Animal maintenance and experimental procedures were carried out in accordance with the National Institutes of Health's Laboratory Animal Use Guidelines, and were approved by the Animal Care Committee of the Second Hospital of Lanzhou University (Lanzhou, China). 125 male db/db diabetic mice and non-diabetic littermate control db/m mice (n = 25) in the C57BL/6 background were from Nanjing Model Animal Research Institute. The mice were kept in a room with a constant temperature of 22±2°C, and the light/dark cycle was 12 hours.

These 6-week-old male db/db mice and db/m mice were first adaptively reared for 2 weeks, and then randomly divided into 5 groups, each with 25 animals: control group (distilled water, db/m), model group (distilled water, db/db-m), positive group (irbesartan, 0.05mg/kg, db/db-me), high (3.3525g/kg crude drug, db/db-hd), medium (2.235g/kg crude drug, db/db-md) and low (1.1175g/kg crude drug, db/db-ld) dose of BSR group.

At 0, 4, 8, 12, and 24 weeks, the body weight and FBG level obtained by the blood glucose meter (Sinocare Inc., China) were measured.

Five mice in each group were put to death under anesthesia at the same point and then blood samples were collected. Serum was collected by centrifugation at 3000 rpm at 4°C for 10 minutes. The detection of urea nitrogen and creatinine uses a urea nitrogen detection kit and a creatinine detection kit (Nanjing Jiancheng Institute of Bioengineering, China). A mouse urine microalbuminuria test kit (Shanghai Enzyme Link Biotechnology Co., Ltd., China) was used to detect microalbuminuria.

Weigh the kidney tissue, add 10 mL of tissue lysate (radioimmunoprecipitation test [RIPA]: phenylmethylsulfonyl fluoride [PMSF] ratio is 100:1), and grind with an electronic tissue homogenizer at 4°C for 30 minutes (Shanghai Jingxin Industrial Development Co., Ltd., China). Tissue homogenate was obtained by centrifuging the suspension at 12,000 rpm for 10 minutes (Beckman Coulter, USA, Model: Allegra X-30R), and then detecting IL-6, TNF-α, TNF-1R and TNF-2R ELISA kit [Small Mouse IL-6 (ab100713), Mouse TNF-α ELISA Kit (ab208348), Mouse sTNF-1R ELISA Kit (TNFRSF1A, ab202408), Mouse sTNF-2R ELISA Kit (TNFRSF1b, ab202412), Ab UK ],respectively. All procedures are carried out in strict accordance with the instructions.

The kidney tissue was collected and fixed in 4% phosphate buffered paraformaldehyde. After paraffin embedding, 3 μm thick kidney tissue sections were prepared, deparaffinized in xylene, and rehydrated in graded ethanol. Then, hematoxylin and eosin (H&E), PAS and Masson trichrome stained samples were used for histopathological examination, respectively.

The data was analyzed by SPSS25.0 statistical software. Data with normal distribution and homogeneity of variance are expressed as mean±standard deviation (x±SD), and one-way analysis of variance is used to compare within a group, and t-test is used to compare between the two groups. P <0.05 is considered statistically significant.

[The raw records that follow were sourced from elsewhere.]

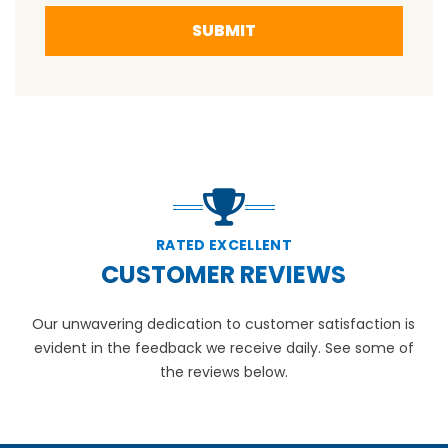
SUBMIT
RATED EXCELLENT
CUSTOMER REVIEWS
Our unwavering dedication to customer satisfaction is
evident in the feedback we receive daily. See some of
the reviews below.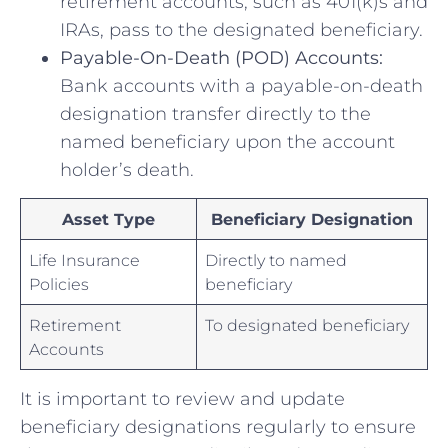
retirement accounts, such as 401(k)s and
IRAs, pass ⁣to the‍ designated beneficiary.
Payable-On-Death (POD) Accounts:
Bank ‍accounts with a payable-on-death
designation transfer directly to the
⁤named beneficiary upon the ‌account
holder’s ‌death.
Asset⁣ Type
Beneficiary Designation
Life Insurance
Directly ‍to named
Policies
beneficiary
Retirement
To ​designated beneficiary
Accounts
It is important to review⁣ and⁢ update
beneficiary designations‌ regularly to ensure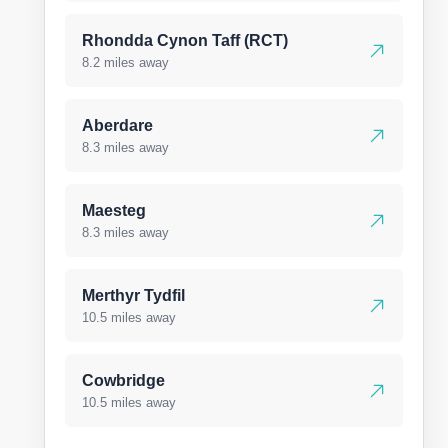
Rhondda Cynon Taff (RCT)
8.2 miles away
Aberdare
8.3 miles away
Maesteg
8.3 miles away
Merthyr Tydfil
10.5 miles away
Cowbridge
10.5 miles away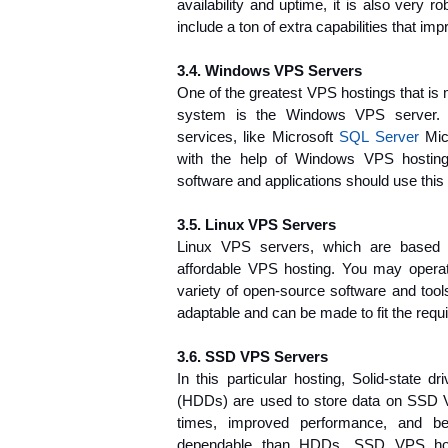
availability and uptime, it is also very 
include a ton of extra capabilities that imp
3.4. Windows VPS Servers
One of the greatest VPS hostings that is
system is the Windows VPS server.
services, like Microsoft 
SQL Server
 Mic
with the help of Windows VPS hosting.
software and applications should use this 
3.5. Linux VPS Servers
Linux VPS servers, which are based o
affordable VPS hosting. You may operat
variety of open-source software and tool
adaptable and can be made to fit the requi
3.6. SSD VPS Servers
In this particular hosting, Solid-state d
(HDDs) are used to store data on SSD V
times, improved performance, and bet
dependable than HDDs. SSD VPS hosti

The db/db mice were treated with Irbesartan or BSR at the 8th week of modeling. During the treatment, no mice were infected or bitten and died, indicating that the mice tolerated BSR well.

The weight of mice in the blank control group (db/m) did not change significantly during the feeding process (P>0.05). In sharp contrast, the weight of mice in the model group was significantly higher than that of the control group at the 8, 12, 16, 20, and 32 weeks of feeding (all P <0.01). There was no significant difference in body weight between the db/db-me group and the db/db-m group (P> 0.05). It is worth noting that, compared with mice in the db/db-m group, mice treated with high and medium doses of BSR had lower body weights at the same time point (all P <0.01) (both P <0.05). There was no significant change in body weight in the db/db-ld group before and after the medication, and the body weight was the same as that in the db/db-me group at the same time point (all P>0.05), Figure 1). The results showed that both medium and high doses of BSR could reduce the body weight of mice, and the body weight of the positive control group had no significant change. Figure 1 The effect of BSR on the body weight of db/db DN mice. The animals were divided into six groups (n = 25): control group (db/m), model group (db/db-m), positive group (db/db-me) and high BSR (db/db-hd), Medium (db/db-md) and low (db/db-ld) dose groups. The data are shown as mean ± SD.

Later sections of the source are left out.